┌─ Record set
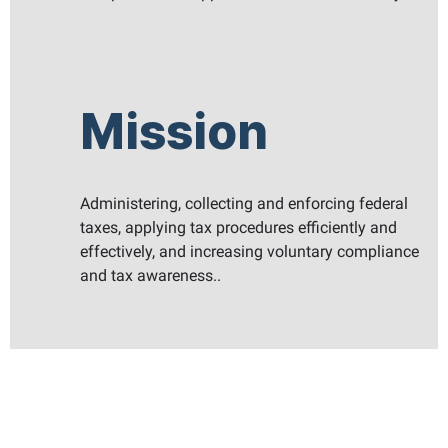
Mission
Administering, collecting and enforcing federal
taxes, applying tax procedures efficiently and
effectively, and increasing voluntary compliance
and tax awareness..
└─
Look above for the line with "Administering, collecting and", then copy it and each later line exactly, stopping at the last line of the records.

▶ **Exercise response**:
Administering, collecting and enforcing federal
taxes, applying tax procedures efficiently and
effectively, and increasing voluntary compliance
and tax awareness..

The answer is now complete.